The association is continuing to work closely with the Department for Environment Food and Rural Affairs (DEFRA) on some issues. But, according to chief executive Zoe Davies, there is still a lack of understanding within the department and across Government about the severity of the situation.
“While we are making progress in some areas, time is now running short and we need more urgency and engagement from across Government before it is simply too late,” Davies said.
“As things stand, on top of the growing disruption caused by COVID-19, the UK pig sector faces the very real prospects of being unable to continue the vitally important trade in breeding stock to the EU and of severe delays, added costs and reduced market access for our pork exports. The impact could be devastating.”
Davies pointed out that in many cases, the issues would affect the industry whether or not we have a deal in place with the EU on January 1, 2021.

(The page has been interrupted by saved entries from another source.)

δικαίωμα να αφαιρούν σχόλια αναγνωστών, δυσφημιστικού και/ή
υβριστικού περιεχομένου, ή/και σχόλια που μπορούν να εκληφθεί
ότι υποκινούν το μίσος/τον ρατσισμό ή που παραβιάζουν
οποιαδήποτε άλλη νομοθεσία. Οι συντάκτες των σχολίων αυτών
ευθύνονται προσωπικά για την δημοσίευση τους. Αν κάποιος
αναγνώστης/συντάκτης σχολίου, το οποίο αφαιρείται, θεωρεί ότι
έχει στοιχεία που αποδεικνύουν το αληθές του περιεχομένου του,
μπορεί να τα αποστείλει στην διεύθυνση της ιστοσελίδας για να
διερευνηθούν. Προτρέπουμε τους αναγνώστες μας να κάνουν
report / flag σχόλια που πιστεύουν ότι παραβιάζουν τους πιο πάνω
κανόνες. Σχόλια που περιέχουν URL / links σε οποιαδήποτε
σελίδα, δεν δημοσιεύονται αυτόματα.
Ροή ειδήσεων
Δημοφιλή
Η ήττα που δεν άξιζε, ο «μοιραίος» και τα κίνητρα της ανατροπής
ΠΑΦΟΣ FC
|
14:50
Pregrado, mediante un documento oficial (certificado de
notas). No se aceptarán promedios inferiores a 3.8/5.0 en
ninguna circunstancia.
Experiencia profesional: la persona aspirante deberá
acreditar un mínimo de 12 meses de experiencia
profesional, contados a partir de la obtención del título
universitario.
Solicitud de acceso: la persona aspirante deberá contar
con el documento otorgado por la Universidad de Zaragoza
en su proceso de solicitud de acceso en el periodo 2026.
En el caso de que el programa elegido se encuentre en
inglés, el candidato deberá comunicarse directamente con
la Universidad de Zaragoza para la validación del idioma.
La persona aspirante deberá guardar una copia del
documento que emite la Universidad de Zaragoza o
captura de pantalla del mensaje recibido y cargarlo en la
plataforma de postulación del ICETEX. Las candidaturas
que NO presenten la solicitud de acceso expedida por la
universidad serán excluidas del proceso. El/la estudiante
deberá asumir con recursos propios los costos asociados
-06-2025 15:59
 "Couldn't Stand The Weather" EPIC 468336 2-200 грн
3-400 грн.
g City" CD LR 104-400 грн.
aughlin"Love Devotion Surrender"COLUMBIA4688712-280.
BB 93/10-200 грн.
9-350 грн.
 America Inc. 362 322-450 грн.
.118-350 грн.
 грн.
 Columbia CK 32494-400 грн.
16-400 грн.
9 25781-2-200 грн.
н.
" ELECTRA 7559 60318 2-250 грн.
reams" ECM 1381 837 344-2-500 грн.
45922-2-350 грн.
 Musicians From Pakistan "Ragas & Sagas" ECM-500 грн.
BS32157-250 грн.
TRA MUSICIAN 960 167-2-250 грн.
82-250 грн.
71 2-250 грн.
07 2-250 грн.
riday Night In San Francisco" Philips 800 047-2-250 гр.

Dr Davies added: “It is extremely frustrating. As an association and as an industry, we always try to be prepared and remain optimistic, and still believe there is time to resolve at least some of these issues and minimise the negative impacts the new trading arrangements will create.

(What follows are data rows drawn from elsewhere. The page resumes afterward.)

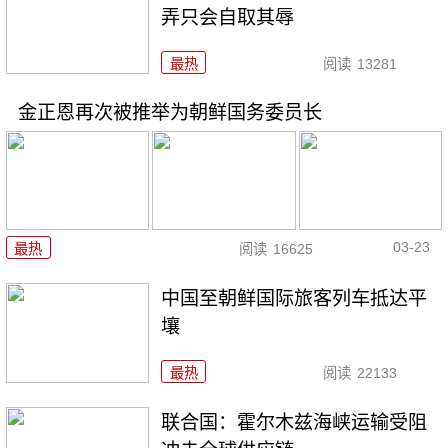
弄只会自取其辱
最热
阅读
13281
金正恩再次被推举为朝鲜国务委员长
03-23
最热
阅读
16625
中国至朝鲜国际旅客列车抵达平
壤
最热
阅读
22133
联合国：霍尔木兹海峡运输受阻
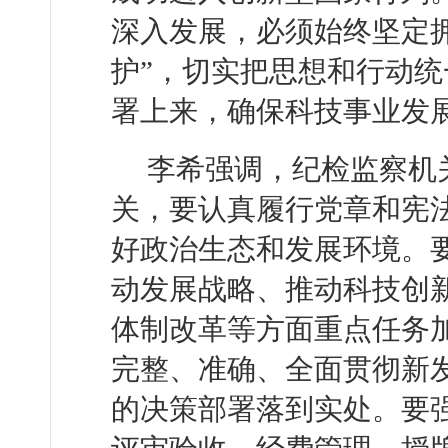
深入发展，必须始终坚定拥
护”，切实把思想和行动
署上来，确保科技事业发
李希强调，纪检监察机
关，要认真履行党章和宪
好政治生态和发展环境。
动发展战略、推动科技创
体制改革等方面重点任务
完整、准确、全面贯彻新
的决策部署落到实处。要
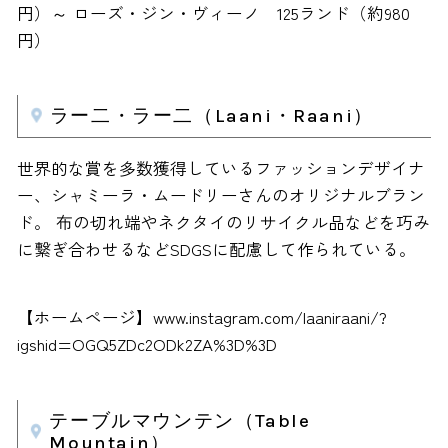
円）～ ローズ・ジン・ヴィーノ 125ランド（約980
円）
ラー二・ラー二（Laani・Raani）
世界的な賞を多数獲得しているファッションデザイナ
ー、シャミーラ・ムードリーさんのオリジナルブラン
ド。 布の切れ端やネクタイのリサイクル品などを巧み
に繋ぎ合わせるなどSDGSに配慮して作られている。
【ホームページ】www.instagram.com/laaniraani/?
igshid=OGQ5ZDc2ODk2ZA%3D%3D
テーブルマウンテン（Table
Mountain）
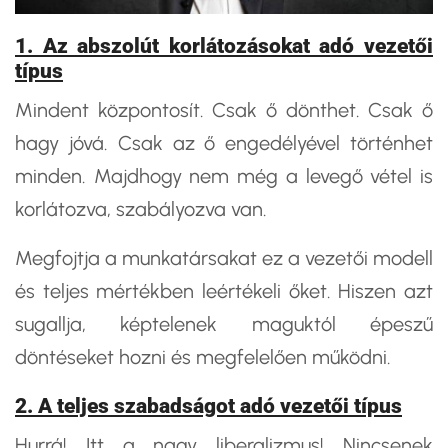
1. Az abszolút korlátozásokat adó vezetői
típus
Mindent központosít. Csak ő dönthet. Csak ő
hagy jóvá. Csak az ő engedélyével történhet
minden. Majdhogy nem még a levegő vétel is
korlátozva, szabályozva van.
Megfojtja a munkatársakat ez a vezetői modell
és teljes mértékben leértékeli őket. Hiszen azt
sugallja, képtelenek maguktól épeszű
döntéseket hozni és megfelelően működni.
2. A teljes szabadságot adó vezetői típus
Hurrá! Itt a nagy liberalizmus! Nincsenek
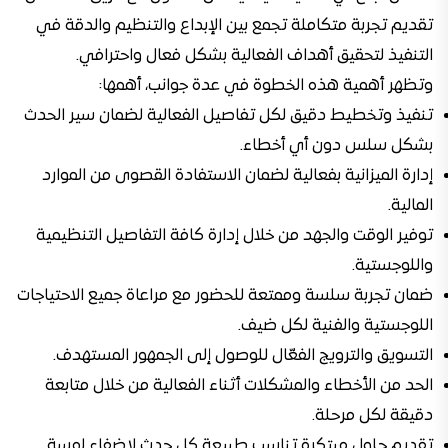
تقديم تجربة متكاملة تجمع بين الإبداع والتنظيم والدقة في
التنفيذ لتحقيق أهداف الفعالية بشكل فعال واحترافي.
وتظهر أهمية هذه الخطوة في عدة جوانب، أهمها:
تنفيذ وتخطيط دقيق لكل تفاصيل الفعالية لضمان سير الحدث
بشكل سلس دون أي أخطاء.
إدارة الميزانية بفعالية لضمان الاستفادة القصوى من الموارد
المالية.
توفير الوقت والجهد من خلال إدارة كافة التفاصيل التنظيمية
واللوجستية.
ضمان تجربة سلسة وممتعة للحضور مع مراعاة جميع الاحتياجات
اللوجستية والفنية لكل ضيف.
التسويق والترويج الفعّال للوصول إلى الجمهور المستهدف.
الحد من الأخطاء والمشكلات أثناء الفعالية من خلال متابعة
دقيقة لكل مرحلة.
تقديم حلول مبتكرة تناسب طبيعة كل حدث لإضفاء لمسة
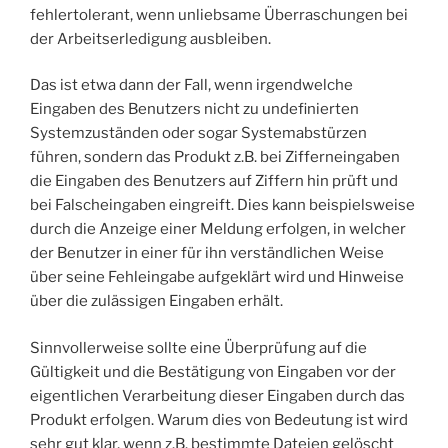
fehlertolerant, wenn unliebsame Überraschungen bei
der Arbeitserledigung ausbleiben.
Das ist etwa dann der Fall, wenn irgendwelche
Eingaben des Benutzers nicht zu undefinierten
Systemzuständen oder sogar Systemabstürzen
führen, sondern das Produkt z.B. bei Zifferneingaben
die Eingaben des Benutzers auf Ziffern hin prüft und
bei Falscheingaben eingreift. Dies kann beispielsweise
durch die Anzeige einer Meldung erfolgen, in welcher
der Benutzer in einer für ihn verständlichen Weise
über seine Fehleingabe aufgeklärt wird und Hinweise
über die zulässigen Eingaben erhält.
Sinnvollerweise sollte eine Überprüfung auf die
Gültigkeit und die Bestätigung von Eingaben vor der
eigentlichen Verarbeitung dieser Eingaben durch das
Produkt erfolgen. Warum dies von Bedeutung ist wird
sehr gut klar, wenn z.B. bestimmte Dateien gelöscht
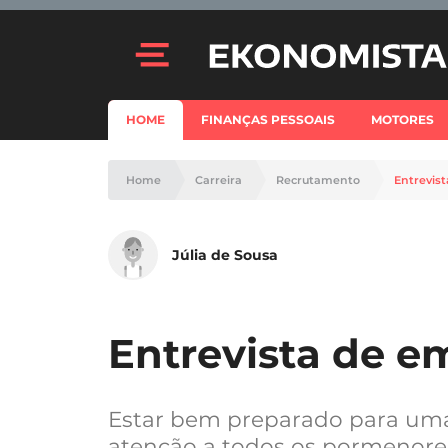
HOME
FINANÇAS PESSOAIS
MOTORES
Home
Carreira
Recrutamento
Entrevis
Júlia de Sousa
Entrevista de e
Estar bem preparado para uma
atenção a todos os pormenore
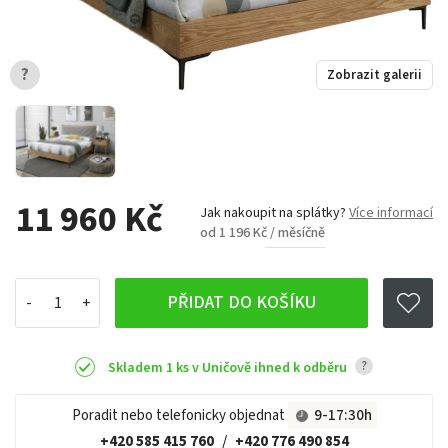
?
Zobrazit galerii
11 960 Kč
Jak nakoupit na splátky?
Více informací
od 1 196 Kč / měsíčně
PŘIDAT DO KOŠÍKU
?
Skladem 1 ks v Uničově ihned k odběru
Poradit nebo telefonicky objednat
9-17:30h
+420 585 415 760
/
+420 776 490 854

“We will continue to strive to get solutions, but we need better engagement and answers from across Government and fast. Our message is that we are facing a very real threat to the viability of the UK pig sector and we must do all we can, collectively, to avoid serious disruption.”
Issues in detail
- No EU Border Control Posts (BCPs) for live animal exports: BCPs will be needed to check everything exported after January 1. There are currently no BCPs at any seaports nearby that will accept live animals (this includes France, Belgium and the Netherlands). Unless that changes, the NPA claims the UK will be unable to export breeding stock to the EU, which will not only impact the viability of our breeding companies but have a knock-on impact on the productivity and biosecurity of the entire herd.
- Support with BCPs: DEFRA has left it to the industry to engage with EU ports to encourage them to register as BCPs and put in the required facilities. "There has been no interest from the Government in helping us engage at either Commission or Member State level," the NPA stated.

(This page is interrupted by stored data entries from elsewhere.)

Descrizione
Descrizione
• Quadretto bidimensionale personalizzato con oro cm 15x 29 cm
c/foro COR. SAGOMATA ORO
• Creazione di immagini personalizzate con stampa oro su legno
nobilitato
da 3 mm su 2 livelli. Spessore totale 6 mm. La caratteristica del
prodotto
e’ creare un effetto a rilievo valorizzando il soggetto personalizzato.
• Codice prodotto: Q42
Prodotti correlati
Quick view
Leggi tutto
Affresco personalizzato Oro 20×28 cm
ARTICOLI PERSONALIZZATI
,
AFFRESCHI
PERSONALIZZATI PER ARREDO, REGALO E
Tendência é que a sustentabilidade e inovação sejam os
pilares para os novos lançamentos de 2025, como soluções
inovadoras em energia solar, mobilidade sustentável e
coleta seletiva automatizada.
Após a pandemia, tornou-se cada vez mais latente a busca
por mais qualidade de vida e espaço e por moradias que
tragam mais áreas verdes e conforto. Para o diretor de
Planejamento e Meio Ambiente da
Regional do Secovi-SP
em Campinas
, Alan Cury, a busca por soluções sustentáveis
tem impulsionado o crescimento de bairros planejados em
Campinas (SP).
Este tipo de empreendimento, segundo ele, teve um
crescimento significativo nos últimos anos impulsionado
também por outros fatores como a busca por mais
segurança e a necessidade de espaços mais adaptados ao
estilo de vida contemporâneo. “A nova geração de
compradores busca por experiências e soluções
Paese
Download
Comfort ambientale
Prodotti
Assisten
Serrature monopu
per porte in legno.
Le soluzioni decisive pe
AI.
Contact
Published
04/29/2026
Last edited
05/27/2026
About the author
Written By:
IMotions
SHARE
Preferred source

- No BCPs for live imports: There are no seaport BCPs in the UK at present either. DEFRA has pointed out that, as it is phasing in import checks, these won’t be needed until July. However, the NPA stated: "We will need to know well in advance what the exact requirements will be for testing and inspection, while any port operating as a BCP will require time to put the necessary infrastructure in place."
- Delays at ports: The extra bureaucracy and checks required could result in long queues at ports, particularly in Kent. "While the Government has prepared some plans for hold-ups, currently livestock and meat are not on the priority list for movement through Dover – which is completely unworkable," according to the NPA.
- Veterinary resources: There will potentially be a requirement for 500% more certification checks on live animals and meat products. The industry is still waiting for an indication of whether or not the significant extra veterinary resource required can be met.
- Haulier concerns: Hauliers will require separate authorisations and qualifications in both the EU and UK. There is still a complete lack of clarity as to how companies will be able to register and hold multiple authorisations without adding huge cost.
- Great Britain (GB)-Northern Ireland (NI) movements: There is still a total lack of information on the movement of goods and animals from GB to NI on, for example, the level of checks, the potential for delays or detail on goods deemed ‘at risk’.
- Pork from the Republic of Ireland (ROI), processed in NI: The NPA has expressed concern that meat from pigs coming from the ROI but processed in NI can bear the NI origin mark and flow into GB.
- COVID concerns: The NPA claims it has seen no modelling from DEFRA on how COVID-19 outbreaks could impact on staffing levels at ports both on the UK and French sides – and what contingency plans are being put in place.